- **WORK ORDER**
Each line of the records that includes "Candidate" should be found and copied.

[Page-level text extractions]

=== Begin Enclosure ===

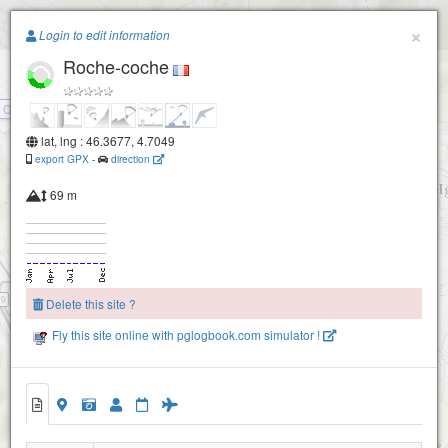
Paragliding.Earth
×
Login to edit information
Roche-coche
+
−
Combe naguin
lat, lng : 46.3677, 4.7049
export GPX
-
direction
69 m
Delete this site ?
Fly this site online with pglogbook.com simulator !
Roche-coche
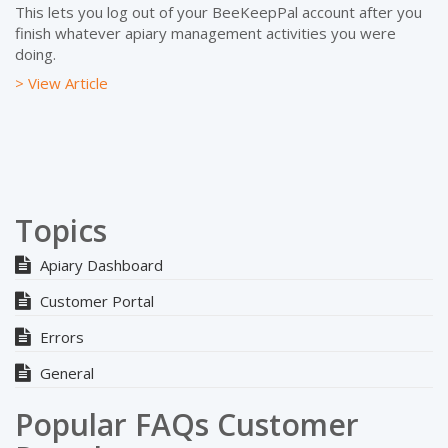
This lets you log out of your BeeKeepPal account after you
finish whatever apiary management activities you were
doing.
> View Article
Topics
Apiary Dashboard
Customer Portal
Errors
General
Popular FAQs Customer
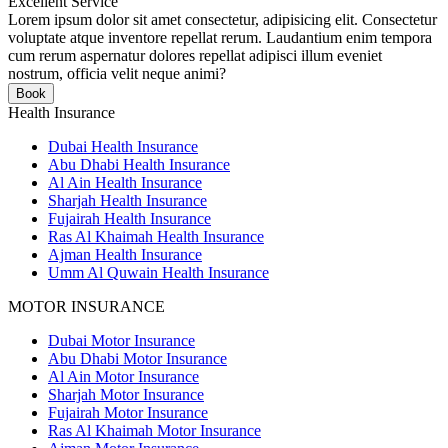
Excellent Service
Lorem ipsum dolor sit amet consectetur, adipisicing elit. Consectetur
voluptate atque inventore repellat rerum. Laudantium enim tempora
cum rerum aspernatur dolores repellat adipisci illum eveniet
nostrum, officia velit neque animi?
Book
Health Insurance
Dubai Health Insurance
Abu Dhabi Health Insurance
Al Ain Health Insurance
Sharjah Health Insurance
Fujairah Health Insurance
Ras Al Khaimah Health Insurance
Ajman Health Insurance
Umm Al Quwain Health Insurance
MOTOR INSURANCE
Dubai Motor Insurance
Abu Dhabi Motor Insurance
Al Ain Motor Insurance
Sharjah Motor Insurance
Fujairah Motor Insurance
Ras Al Khaimah Motor Insurance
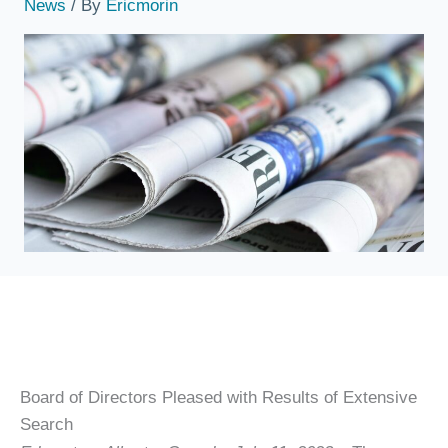
News
/ By
Ericmorin
Board of Directors Pleased with Results of Extensive
Search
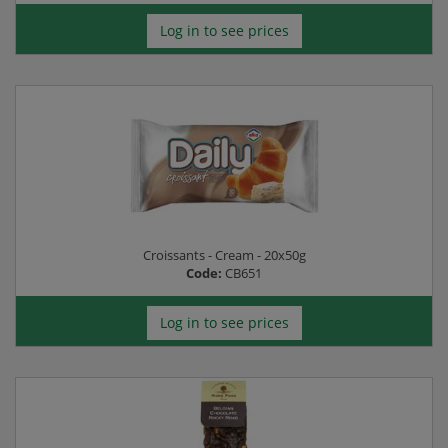
Log in to see prices
Croissants - Cream - 20x50g
Code:
CB651
Log in to see prices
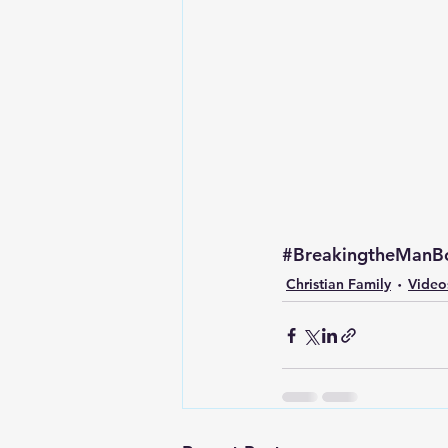
Lesson From The Global Leadershi
Intergenerational Ministry
Mi
#BreakingtheManB
Christian Family
Video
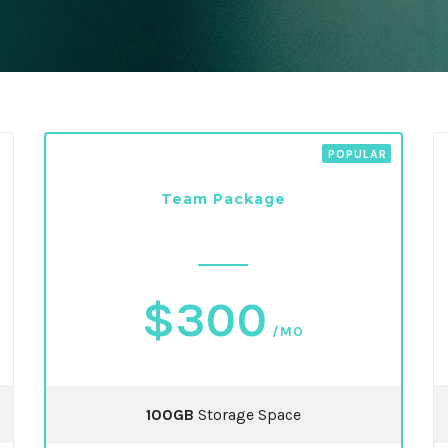
Team Package
$300
/MO
100GB
Storage Space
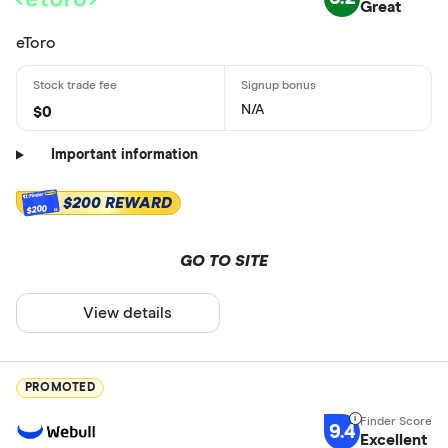
Great
eToro
N/A
$0
Important information
$200 REWARD
$200
GO TO SITE
View details
PROMOTED
9.4
Excellent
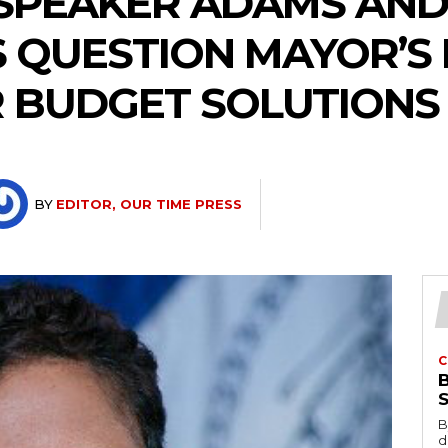
 SPEAKER ADAMS AND
 QUESTION MAYOR’S
 BUDGET SOLUTIONS
BY
EDITOR, OUR TIME PRESS
C
B
d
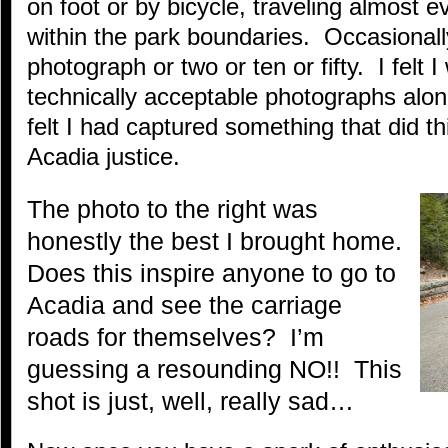
on foot or by bicycle, traveling almost e
within the park boundaries. Occasionall
photograph or two or ten or fifty. I felt 
technically acceptable photographs alon
felt I had captured something that did th
Acadia justice.
The photo to the right was
honestly the best I brought home.
Does this inspire anyone to go to
Acadia and see the carriage
roads for themselves? I’m
guessing a resounding NO!! This
shot is just, well, really sad…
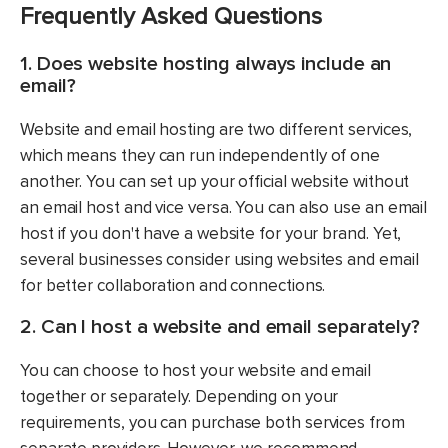
Frequently Asked Questions
1. Does website hosting always include an
email?
Website and email hosting are two different services,
which means they can run independently of one
another. You can set up your official website without
an email host and vice versa. You can also use an email
host if you don't have a website for your brand. Yet,
several businesses consider using websites and email
for better collaboration and connections.
2. Can I host a website and email separately?
You can choose to host your website and email
together or separately. Depending on your
requirements, you can purchase both services from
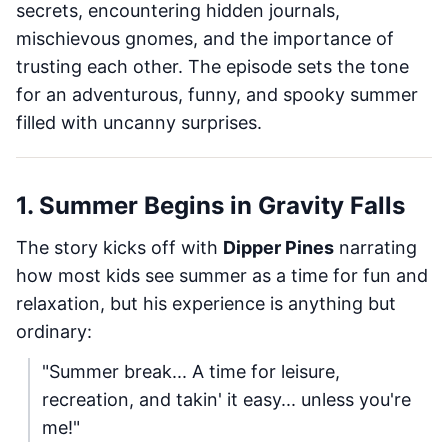
secrets, encountering hidden journals,
mischievous gnomes, and the importance of
trusting each other. The episode sets the tone
for an adventurous, funny, and spooky summer
filled with uncanny surprises.
1. Summer Begins in Gravity Falls
The story kicks off with
Dipper Pines
narrating
how most kids see summer as a time for fun and
relaxation, but his experience is anything but
ordinary:
"Summer break... A time for leisure,
recreation, and takin' it easy... unless you're
me!"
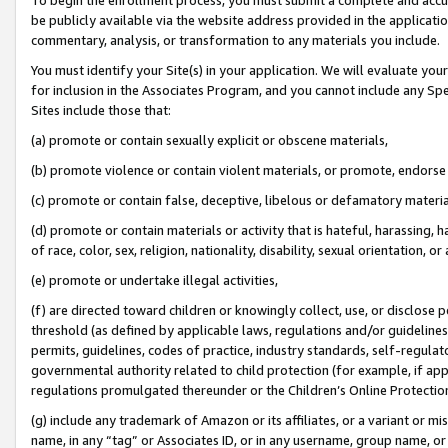
be publicly available via the website address provided in the application
commentary, analysis, or transformation to any materials you include.
You must identify your Site(s) in your application. We will evaluate your 
for inclusion in the Associates Program, and you cannot include any Speci
Sites include those that:
(a) promote or contain sexually explicit or obscene materials,
(b) promote violence or contain violent materials, or promote, endorse 
(c) promote or contain false, deceptive, libelous or defamatory materi
(d) promote or contain materials or activity that is hateful, harassing, h
of race, color, sex, religion, nationality, disability, sexual orientation, or
(e) promote or undertake illegal activities,
(f) are directed toward children or knowingly collect, use, or disclose
threshold (as defined by applicable laws, regulations and/or guidelines);
permits, guidelines, codes of practice, industry standards, self-regulat
governmental authority related to child protection (for example, if app
regulations promulgated thereunder or the Children’s Online Protection
(g) include any trademark of Amazon or its affiliates, or a variant or 
name, in any “tag” or Associates ID, or in any username, group name, or 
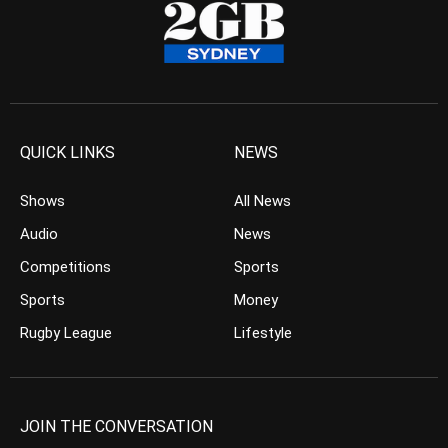
QUICK LINKS
NEWS
Shows
All News
Audio
News
Competitions
Sports
Sports
Money
Rugby League
Lifestyle
JOIN THE CONVERSATION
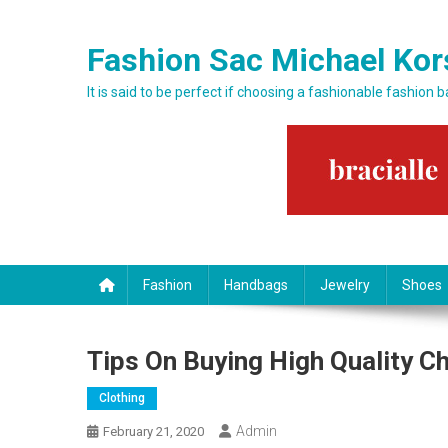
Skip to content
Fashion Sac Michael Kor
It is said to be perfect if choosing a fashionable fashion 
Fashion
Handbags
Jewelry
Shoes
Tips On Buying High Quality C
Clothing
Admin
February 21, 2020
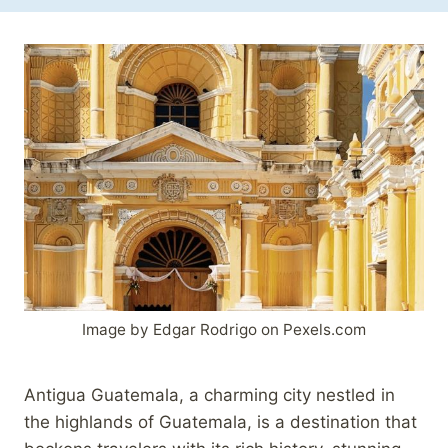
Image by Edgar Rodrigo on Pexels.com
Antigua Guatemala, a charming city nestled in
the highlands of Guatemala, is a destination that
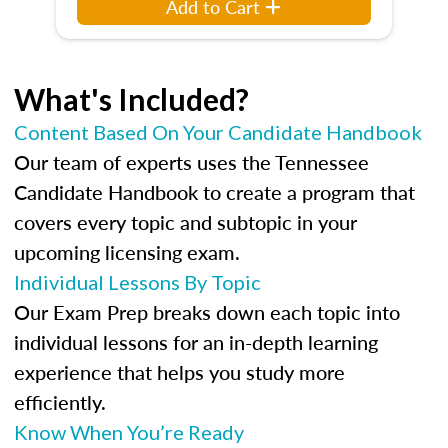
Add to Cart
What's Included?
Content Based On Your Candidate Handbook
Our team of experts uses the Tennessee
Candidate Handbook to create a program that
covers every topic and subtopic in your
upcoming licensing exam.
Individual Lessons By Topic
Our Exam Prep breaks down each topic into
individual lessons for an in-depth learning
experience that helps you study more
efficiently.
Know When You’re Ready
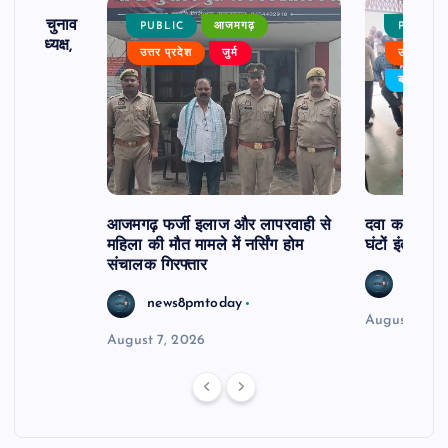
ढ़ का चुनाव
PUBLIC
आजमगढ़
PUBLIC
 बने अध्यक्ष,
उत्तर प्रदेश
जुर्म
उत्तर प्रदे
र्विरोध
बड़ी खबर
आजमगढ़ फर्जी इलाज और लापरवाही से
दवा कक्ष में ज
महिला की मौत मामले में नर्सिंग होम
घंटों इंतजार
संचालक गिरफ्तार
news8
news8pmtoday
August 6, 2
August 7, 2026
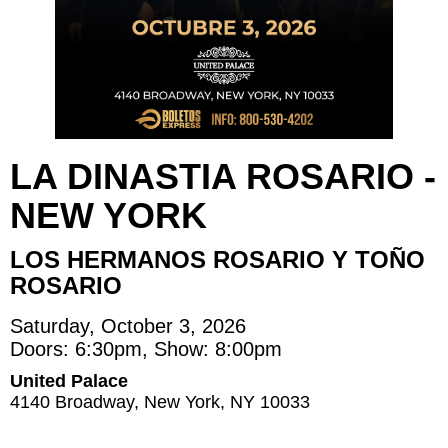
LA DINASTIA ROSARIO -
NEW YORK
LOS HERMANOS ROSARIO Y TOÑO
ROSARIO
Saturday, October 3, 2026
Doors: 6:30pm, Show: 8:00pm
United Palace
4140 Broadway, New York, NY 10033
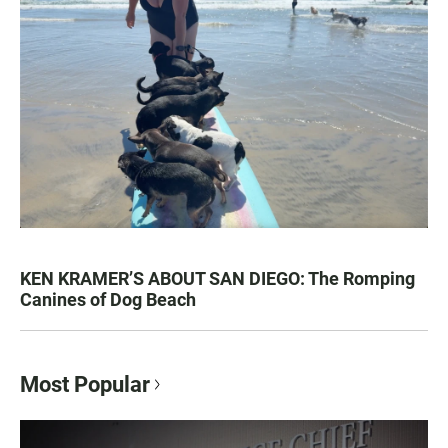
KEN KRAMER’S ABOUT SAN DIEGO: The Romping
Canines of Dog Beach
Most Popular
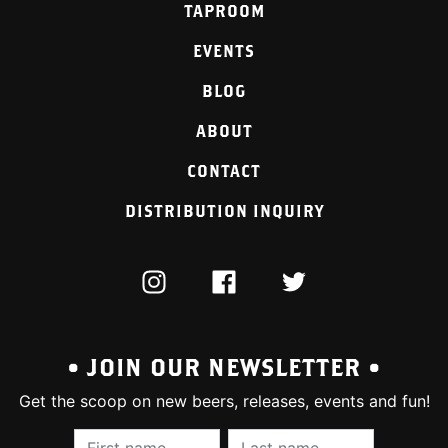
TAPROOM
EVENTS
BLOG
ABOUT
CONTACT
DISTRIBUTION INQUIRY
INSTAGRAM
FACEBOOK
TWITTER
• JOIN OUR NEWSLETTER •
Get the scoop on new beers, releases, events and fun!
First Name (required):
Last Name (require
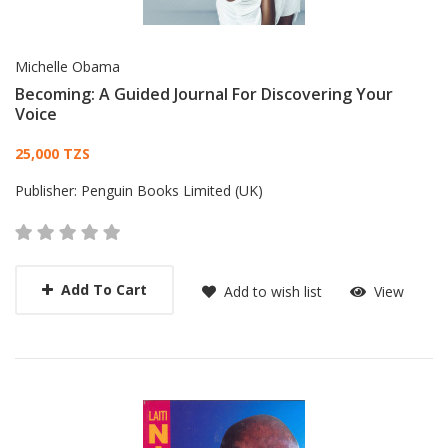
Michelle Obama
Becoming: A Guided Journal For Discovering Your
Voice
Card List Article
25,000 TZS
Publisher:
Penguin Books Limited (UK)
Add To Cart
Add to wish list
View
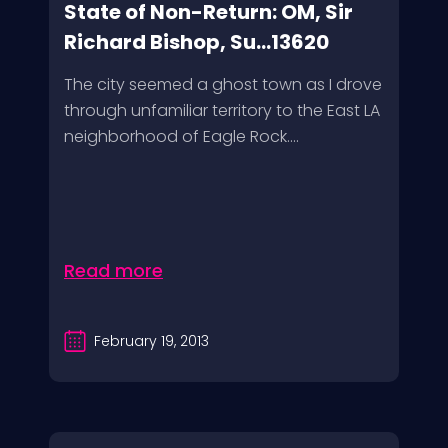
State of Non-Return: OM, Sir
Richard Bishop, Su...13620
The city seemed a ghost town as I drove
through unfamiliar territory to the East LA
neighborhood of Eagle Rock....
Read more
February 19, 2013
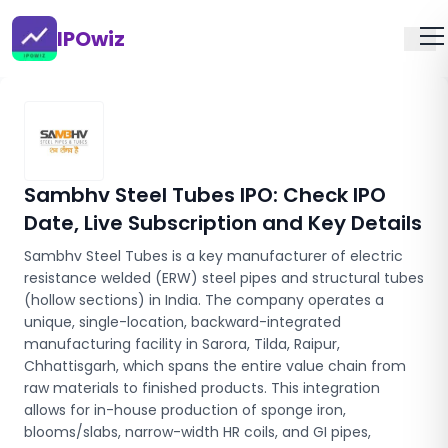
IPOwiz
Sambhv Steel Tubes IPO
: Check IPO
Date, Live Subscription and Key Details
Sambhv Steel Tubes is a key manufacturer of electric
resistance welded (ERW) steel pipes and structural tubes
(hollow sections) in India. The company operates a
unique, single-location, backward-integrated
manufacturing facility in Sarora, Tilda, Raipur,
Chhattisgarh, which spans the entire value chain from
raw materials to finished products. This integration
allows for in-house production of sponge iron,
blooms/slabs, narrow-width HR coils, and GI pipes,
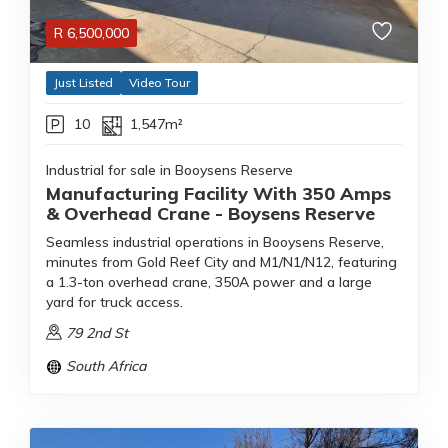
R
6,500,000
Just Listed
Video Tour
10
1,547m²
Industrial for sale in Booysens Reserve
Manufacturing Facility With 350 Amps
& Overhead Crane - Boysens Reserve
Seamless industrial operations in Booysens Reserve,
minutes from Gold Reef City and M1/N1/N12, featuring
a 1.3-ton overhead crane, 350A power and a large
yard for truck access.
79 2nd St
South Africa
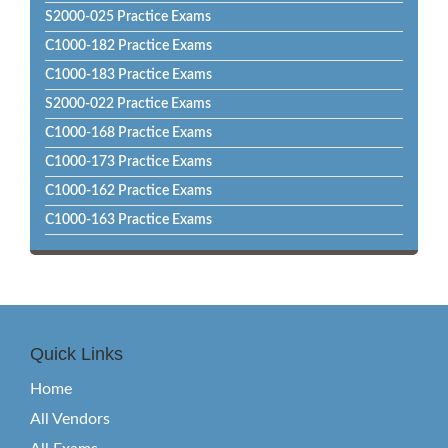
S2000-025 Practice Exams
C1000-182 Practice Exams
C1000-183 Practice Exams
S2000-022 Practice Exams
C1000-168 Practice Exams
C1000-173 Practice Exams
C1000-162 Practice Exams
C1000-163 Practice Exams
Quick Links
Home
All Vendors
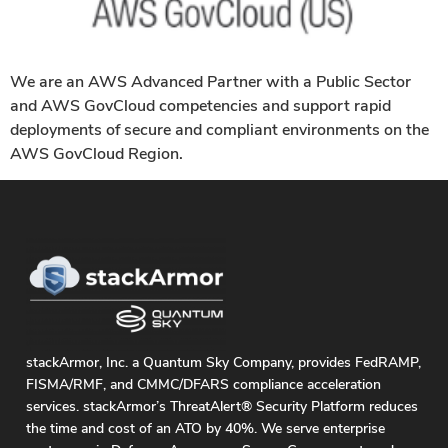
We are an AWS Advanced Partner with a Public Sector
and AWS GovCloud competencies and support rapid
deployments of secure and compliant environments on the
AWS GovCloud Region.
stackArmor, Inc. a Quantum Sky Company, provides FedRAMP,
FISMA/RMF, and CMMC/DFARS compliance acceleration
services. stackArmor’s ThreatAlert® Security Platform reduces
the time and cost of an ATO by 40%. We serve enterprise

=== End Enclosure ===

- **COMPLETED EXERCISE**
Content Based On Your Candidate Handbook
Candidate Handbook to create a program that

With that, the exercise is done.